══ Task inputs ══

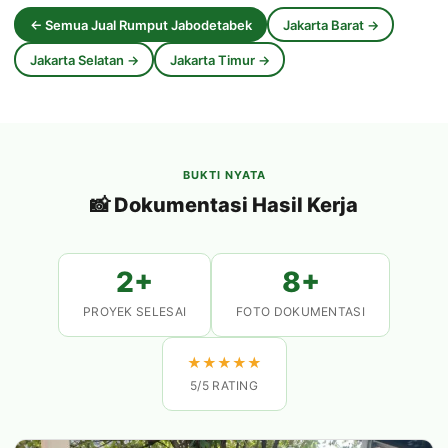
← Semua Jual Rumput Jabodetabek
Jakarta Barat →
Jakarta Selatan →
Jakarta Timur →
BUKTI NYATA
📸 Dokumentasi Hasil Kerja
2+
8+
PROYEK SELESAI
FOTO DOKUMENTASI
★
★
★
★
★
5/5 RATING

═══
══ Task inputs ══

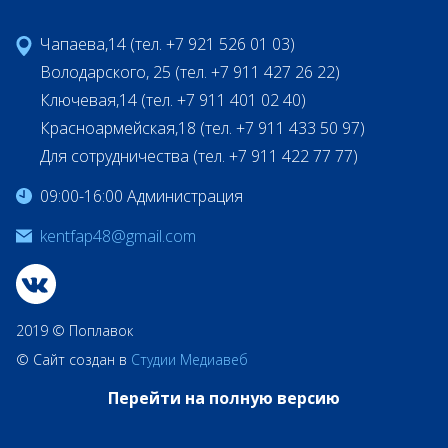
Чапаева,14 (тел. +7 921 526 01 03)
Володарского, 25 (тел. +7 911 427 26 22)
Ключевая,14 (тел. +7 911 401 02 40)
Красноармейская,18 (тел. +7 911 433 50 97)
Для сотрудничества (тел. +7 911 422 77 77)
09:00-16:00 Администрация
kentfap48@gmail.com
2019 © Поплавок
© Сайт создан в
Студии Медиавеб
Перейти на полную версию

═══
══ Task inputs ══

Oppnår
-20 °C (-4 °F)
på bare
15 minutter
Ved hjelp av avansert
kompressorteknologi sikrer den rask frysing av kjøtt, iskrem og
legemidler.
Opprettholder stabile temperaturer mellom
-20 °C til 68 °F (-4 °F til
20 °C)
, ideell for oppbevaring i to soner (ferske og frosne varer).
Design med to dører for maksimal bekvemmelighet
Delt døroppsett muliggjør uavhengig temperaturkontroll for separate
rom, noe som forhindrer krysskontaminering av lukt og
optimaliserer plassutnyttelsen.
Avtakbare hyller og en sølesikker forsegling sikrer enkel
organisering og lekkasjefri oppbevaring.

═══

▸ What to do
Copy the lines above exactly. Start with the line containing "kompressorteknologi sikrer den", end with the line containing "organisering og lekkasjefri oppbevaring.", and include both.

▸ Answer space
kompressorteknologi sikrer den rask frysing av kjøtt, iskrem og
legemidler.
Opprettholder stabile temperaturer mellom
-20 °C til 68 °F (-4 °F til
20 °C)
, ideell for oppbevaring i to soner (ferske og frosne varer).
Design med to dører for maksimal bekvemmelighet
Delt døroppsett muliggjør uavhengig temperaturkontroll for separate
rom, noe som forhindrer krysskontaminering av lukt og
optimaliserer plassutnyttelsen.
Avtakbare hyller og en sølesikker forsegling sikrer enkel
organisering og lekkasjefri oppbevaring.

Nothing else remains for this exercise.